Transcriptional Control of Vascular Smooth Muscle Cell Proliferation by Peroxisome Proliferator-Activated Receptor-gamma: Therapeutic Implications for Cardiovascular Diseases.

Proliferation of vascular smooth muscle cells (SMCs) is a critical process for the development of atherosclerosis and complications of procedures used to treat atherosclerotic diseases, including postangioplasty restenosis, vein graft failure, and transplant vasculopathy. Peroxisome proliferator-activated receptor (PPAR) gamma is a member of the nuclear hormone receptor superfamily and the molecular target for the thiazolidinediones (TZD), used clinically to treat insulin resistance in patients with type 2 diabetes. In addition to their efficacy to improve insulin sensitivity, TZD exert a broad spectrum of pleiotropic beneficial effects on vascular gene expression programs. In SMCs, PPARgamma is prominently upregulated during neointima formation and suppresses the proliferative response to injury of the arterial wall. Among the molecular target genes regulated by PPARgamma in SMCs are genes encoding proteins involved in the regulation of cell-cycle progression, cellular senescence, and apoptosis.

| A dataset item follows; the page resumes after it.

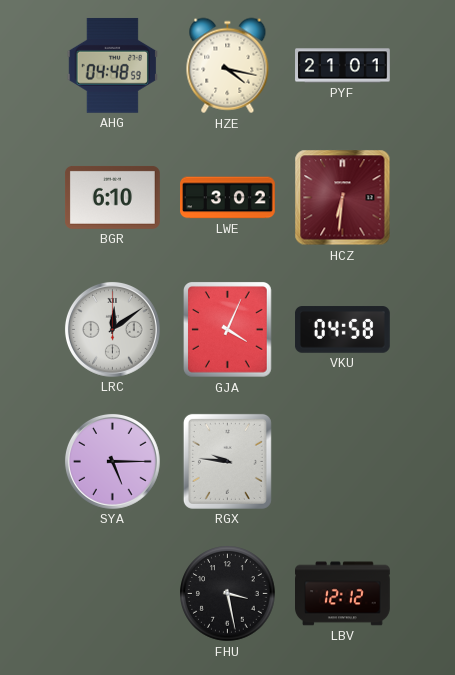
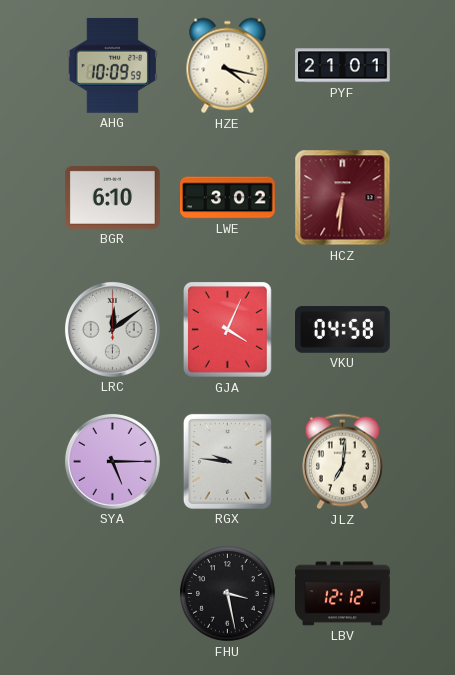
AHG: 04:48 -> 10:09
JLZ: none -> 7:01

This inhibition of SMC proliferation is likely to contribute to the prevention of atherosclerosis and postangioplasty restenosis observed in animal models and proof-of-concept clinical studies. This review will summarize the transcriptional target genes regulated by PPARgamma in SMCs and outline the therapeutic implications of PPARgamma activation for the treatment and prevention of atherosclerosis and its complications.